TASK BRIEF:
Of the entries below, restate word for word only the section that runs from the line with "Lawncare Brea, CA" to the line with "Grass Cutting Services Brea, CA", counting both ends.

GIVEN RECORDS:
---------------
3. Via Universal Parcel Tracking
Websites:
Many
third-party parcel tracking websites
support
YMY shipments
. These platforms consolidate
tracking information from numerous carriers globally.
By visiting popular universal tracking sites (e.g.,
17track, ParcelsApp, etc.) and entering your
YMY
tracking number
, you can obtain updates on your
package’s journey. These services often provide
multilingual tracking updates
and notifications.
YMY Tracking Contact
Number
---------------
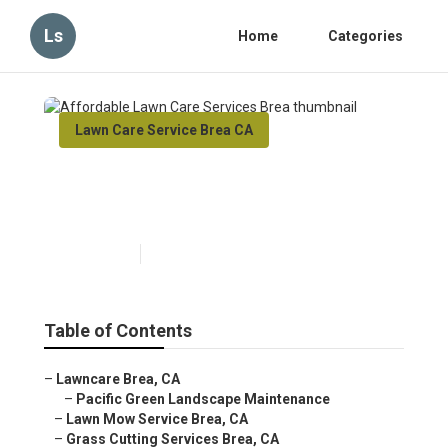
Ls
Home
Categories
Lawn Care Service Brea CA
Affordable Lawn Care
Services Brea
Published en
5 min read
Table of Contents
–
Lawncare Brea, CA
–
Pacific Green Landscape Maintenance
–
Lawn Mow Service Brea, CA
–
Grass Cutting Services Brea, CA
---------------
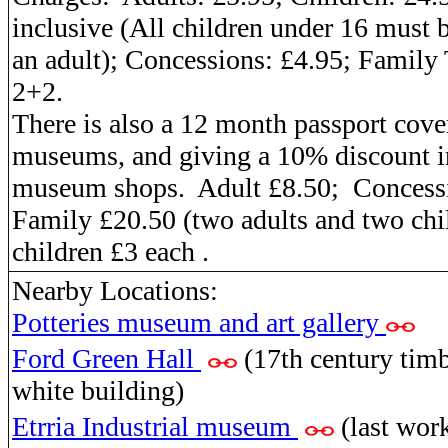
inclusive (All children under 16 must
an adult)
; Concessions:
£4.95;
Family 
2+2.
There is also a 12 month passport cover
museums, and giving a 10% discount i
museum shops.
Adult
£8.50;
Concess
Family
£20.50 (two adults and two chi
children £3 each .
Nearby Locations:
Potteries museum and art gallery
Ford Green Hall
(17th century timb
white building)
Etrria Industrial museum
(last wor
---------------
WRITTEN SOLUTION:
Lawncare Brea, CA
–
Pacific Green Landscape Maintenance
–
Lawn Mow Service Brea, CA
–
Grass Cutting Services Brea, CA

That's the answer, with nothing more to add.